■ GOAL OF THE EXERCISE: Look for the string "Badalona" in the data below, and copy each line that holds it.
/---
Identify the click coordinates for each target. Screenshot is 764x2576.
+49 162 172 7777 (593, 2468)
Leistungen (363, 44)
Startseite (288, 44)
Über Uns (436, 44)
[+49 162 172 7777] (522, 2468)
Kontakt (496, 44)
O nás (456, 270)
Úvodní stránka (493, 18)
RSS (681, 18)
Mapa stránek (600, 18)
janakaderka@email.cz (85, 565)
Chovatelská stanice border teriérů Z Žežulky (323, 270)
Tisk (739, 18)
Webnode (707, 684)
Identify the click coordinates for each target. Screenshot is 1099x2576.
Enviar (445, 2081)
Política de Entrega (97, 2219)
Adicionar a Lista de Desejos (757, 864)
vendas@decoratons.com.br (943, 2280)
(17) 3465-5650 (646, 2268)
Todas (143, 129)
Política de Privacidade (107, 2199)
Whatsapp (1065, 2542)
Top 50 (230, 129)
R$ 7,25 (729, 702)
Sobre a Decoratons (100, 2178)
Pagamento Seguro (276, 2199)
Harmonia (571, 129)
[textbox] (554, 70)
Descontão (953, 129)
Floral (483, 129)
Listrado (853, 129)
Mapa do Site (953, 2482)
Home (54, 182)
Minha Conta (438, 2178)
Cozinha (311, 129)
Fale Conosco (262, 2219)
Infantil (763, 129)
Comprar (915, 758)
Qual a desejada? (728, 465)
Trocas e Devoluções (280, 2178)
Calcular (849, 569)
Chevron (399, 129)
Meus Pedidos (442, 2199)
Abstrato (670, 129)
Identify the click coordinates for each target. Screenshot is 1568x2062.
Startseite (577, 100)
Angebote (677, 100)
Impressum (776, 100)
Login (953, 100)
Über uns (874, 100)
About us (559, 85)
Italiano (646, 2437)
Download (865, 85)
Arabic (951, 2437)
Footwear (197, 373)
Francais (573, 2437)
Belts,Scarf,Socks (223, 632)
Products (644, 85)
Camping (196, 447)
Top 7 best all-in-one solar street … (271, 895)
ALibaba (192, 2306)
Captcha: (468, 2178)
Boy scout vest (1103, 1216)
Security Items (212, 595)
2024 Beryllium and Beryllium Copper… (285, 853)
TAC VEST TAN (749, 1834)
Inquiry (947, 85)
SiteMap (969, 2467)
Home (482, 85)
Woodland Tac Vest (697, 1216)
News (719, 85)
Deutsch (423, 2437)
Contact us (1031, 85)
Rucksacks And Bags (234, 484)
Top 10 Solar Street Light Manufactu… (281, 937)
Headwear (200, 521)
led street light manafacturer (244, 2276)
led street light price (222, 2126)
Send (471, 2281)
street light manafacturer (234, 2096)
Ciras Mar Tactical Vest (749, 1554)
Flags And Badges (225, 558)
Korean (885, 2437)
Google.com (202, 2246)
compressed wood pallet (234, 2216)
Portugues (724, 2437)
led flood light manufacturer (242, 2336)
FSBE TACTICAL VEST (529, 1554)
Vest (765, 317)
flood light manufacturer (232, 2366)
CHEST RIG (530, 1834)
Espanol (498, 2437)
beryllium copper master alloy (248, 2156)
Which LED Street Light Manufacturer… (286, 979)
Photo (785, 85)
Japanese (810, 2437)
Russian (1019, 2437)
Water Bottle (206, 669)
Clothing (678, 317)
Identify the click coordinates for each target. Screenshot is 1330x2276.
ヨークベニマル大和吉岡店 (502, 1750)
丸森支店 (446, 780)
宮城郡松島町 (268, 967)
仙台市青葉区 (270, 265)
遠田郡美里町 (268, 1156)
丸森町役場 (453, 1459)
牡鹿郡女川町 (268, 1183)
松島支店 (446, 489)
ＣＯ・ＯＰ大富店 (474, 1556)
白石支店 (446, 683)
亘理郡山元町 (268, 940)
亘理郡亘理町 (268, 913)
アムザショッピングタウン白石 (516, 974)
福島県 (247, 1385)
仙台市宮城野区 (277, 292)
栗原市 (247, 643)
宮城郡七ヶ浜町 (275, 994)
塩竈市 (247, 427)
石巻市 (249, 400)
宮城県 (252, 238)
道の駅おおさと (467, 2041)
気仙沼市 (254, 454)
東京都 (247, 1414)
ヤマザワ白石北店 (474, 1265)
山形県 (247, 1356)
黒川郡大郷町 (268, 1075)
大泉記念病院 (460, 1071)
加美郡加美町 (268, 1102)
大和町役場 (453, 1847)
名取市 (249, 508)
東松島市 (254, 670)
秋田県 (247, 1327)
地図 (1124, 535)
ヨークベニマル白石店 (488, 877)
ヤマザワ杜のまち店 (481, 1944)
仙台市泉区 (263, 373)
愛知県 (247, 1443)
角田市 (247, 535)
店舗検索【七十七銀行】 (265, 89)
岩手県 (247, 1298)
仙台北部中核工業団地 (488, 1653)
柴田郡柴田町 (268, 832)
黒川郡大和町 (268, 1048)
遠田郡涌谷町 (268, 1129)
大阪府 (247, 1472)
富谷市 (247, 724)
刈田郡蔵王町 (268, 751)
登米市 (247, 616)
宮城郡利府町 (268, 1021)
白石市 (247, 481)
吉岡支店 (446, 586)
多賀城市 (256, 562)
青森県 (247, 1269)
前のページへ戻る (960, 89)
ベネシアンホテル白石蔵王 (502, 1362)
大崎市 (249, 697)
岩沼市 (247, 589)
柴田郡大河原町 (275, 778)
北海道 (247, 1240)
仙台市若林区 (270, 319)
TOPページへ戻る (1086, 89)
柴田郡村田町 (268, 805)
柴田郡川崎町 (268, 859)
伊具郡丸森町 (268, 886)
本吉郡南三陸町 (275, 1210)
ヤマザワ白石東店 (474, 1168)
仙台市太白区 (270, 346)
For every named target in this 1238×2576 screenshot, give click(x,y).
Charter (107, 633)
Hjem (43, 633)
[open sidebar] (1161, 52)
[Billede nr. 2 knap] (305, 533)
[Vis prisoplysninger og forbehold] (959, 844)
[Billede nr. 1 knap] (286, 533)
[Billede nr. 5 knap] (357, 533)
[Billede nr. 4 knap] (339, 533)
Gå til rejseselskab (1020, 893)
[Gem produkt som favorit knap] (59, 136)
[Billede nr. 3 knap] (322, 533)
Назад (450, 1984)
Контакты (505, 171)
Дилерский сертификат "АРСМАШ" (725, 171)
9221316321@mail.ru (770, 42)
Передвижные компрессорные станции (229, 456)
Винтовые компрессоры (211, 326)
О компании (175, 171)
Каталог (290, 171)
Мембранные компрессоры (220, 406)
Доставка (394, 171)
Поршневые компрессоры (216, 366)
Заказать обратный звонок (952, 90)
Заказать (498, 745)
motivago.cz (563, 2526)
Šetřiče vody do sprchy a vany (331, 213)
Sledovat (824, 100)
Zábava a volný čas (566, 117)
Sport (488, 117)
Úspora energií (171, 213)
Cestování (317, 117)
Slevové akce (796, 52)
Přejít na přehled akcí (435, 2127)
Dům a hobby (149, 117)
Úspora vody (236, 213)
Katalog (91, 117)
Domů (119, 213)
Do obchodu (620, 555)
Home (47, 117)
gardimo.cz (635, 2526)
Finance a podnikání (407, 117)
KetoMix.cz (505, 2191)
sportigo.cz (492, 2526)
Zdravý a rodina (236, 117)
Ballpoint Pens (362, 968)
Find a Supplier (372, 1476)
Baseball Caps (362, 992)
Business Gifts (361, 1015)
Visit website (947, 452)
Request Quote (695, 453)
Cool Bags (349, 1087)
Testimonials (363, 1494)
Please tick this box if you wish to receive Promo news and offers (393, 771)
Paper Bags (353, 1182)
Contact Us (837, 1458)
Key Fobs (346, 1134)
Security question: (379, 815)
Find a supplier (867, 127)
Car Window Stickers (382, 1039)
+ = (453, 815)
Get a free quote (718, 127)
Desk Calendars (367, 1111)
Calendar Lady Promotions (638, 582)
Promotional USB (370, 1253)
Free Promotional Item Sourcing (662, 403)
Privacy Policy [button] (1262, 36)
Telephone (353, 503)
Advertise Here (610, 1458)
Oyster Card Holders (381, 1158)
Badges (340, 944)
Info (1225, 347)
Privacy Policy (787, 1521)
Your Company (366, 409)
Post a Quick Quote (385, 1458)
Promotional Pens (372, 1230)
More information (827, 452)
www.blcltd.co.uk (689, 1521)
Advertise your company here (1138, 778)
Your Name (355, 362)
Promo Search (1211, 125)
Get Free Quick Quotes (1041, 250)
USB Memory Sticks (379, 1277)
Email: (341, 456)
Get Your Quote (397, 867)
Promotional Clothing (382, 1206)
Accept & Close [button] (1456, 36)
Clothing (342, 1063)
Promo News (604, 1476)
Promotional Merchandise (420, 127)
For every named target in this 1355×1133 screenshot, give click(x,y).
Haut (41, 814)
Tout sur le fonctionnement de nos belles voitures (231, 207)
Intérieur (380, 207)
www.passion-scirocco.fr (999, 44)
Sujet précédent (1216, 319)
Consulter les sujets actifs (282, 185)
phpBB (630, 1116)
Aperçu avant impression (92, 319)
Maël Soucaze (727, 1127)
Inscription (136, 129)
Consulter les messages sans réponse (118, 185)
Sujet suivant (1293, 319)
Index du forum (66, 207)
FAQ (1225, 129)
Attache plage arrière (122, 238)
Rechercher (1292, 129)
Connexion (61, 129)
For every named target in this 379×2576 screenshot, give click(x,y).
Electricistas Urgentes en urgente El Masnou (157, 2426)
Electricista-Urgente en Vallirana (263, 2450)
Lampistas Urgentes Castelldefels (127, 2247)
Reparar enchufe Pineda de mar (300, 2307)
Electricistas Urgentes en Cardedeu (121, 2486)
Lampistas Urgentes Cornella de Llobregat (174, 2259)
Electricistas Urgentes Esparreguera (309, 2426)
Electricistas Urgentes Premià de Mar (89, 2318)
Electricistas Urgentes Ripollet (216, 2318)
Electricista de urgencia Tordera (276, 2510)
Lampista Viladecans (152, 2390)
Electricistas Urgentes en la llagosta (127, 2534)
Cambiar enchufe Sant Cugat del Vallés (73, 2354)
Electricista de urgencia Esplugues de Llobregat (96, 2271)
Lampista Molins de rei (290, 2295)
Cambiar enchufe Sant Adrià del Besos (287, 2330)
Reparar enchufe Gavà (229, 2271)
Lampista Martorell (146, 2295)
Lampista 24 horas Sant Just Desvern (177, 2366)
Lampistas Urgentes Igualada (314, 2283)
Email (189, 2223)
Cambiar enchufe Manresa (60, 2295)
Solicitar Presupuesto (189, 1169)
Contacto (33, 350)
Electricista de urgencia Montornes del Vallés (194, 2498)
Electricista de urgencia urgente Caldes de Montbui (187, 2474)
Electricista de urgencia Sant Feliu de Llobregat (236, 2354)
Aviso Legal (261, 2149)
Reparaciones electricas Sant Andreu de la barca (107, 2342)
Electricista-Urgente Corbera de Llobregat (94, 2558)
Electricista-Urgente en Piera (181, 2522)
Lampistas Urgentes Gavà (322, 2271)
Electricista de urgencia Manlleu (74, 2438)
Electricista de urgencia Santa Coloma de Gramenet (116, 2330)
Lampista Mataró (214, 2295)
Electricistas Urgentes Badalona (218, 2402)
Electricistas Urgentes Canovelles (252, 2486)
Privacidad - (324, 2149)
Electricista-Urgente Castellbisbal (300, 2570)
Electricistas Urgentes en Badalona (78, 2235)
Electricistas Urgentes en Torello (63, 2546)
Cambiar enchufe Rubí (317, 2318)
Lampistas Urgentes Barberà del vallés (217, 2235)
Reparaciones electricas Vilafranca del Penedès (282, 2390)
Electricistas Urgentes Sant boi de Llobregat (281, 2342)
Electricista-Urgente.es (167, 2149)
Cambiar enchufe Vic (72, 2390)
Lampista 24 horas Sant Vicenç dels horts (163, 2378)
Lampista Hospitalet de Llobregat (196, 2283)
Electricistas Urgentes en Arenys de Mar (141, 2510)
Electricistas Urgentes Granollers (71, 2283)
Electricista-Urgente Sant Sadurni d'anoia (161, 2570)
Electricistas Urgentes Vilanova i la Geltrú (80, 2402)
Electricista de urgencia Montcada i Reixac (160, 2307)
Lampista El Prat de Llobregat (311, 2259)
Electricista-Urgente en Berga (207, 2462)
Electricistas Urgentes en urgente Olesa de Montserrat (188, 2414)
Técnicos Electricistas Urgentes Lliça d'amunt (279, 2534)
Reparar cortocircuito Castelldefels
\---
■ RESULT FOR THIS TASK:
Electricistas Urgentes Badalona (218, 2402)
Electricistas Urgentes en Badalona (78, 2235)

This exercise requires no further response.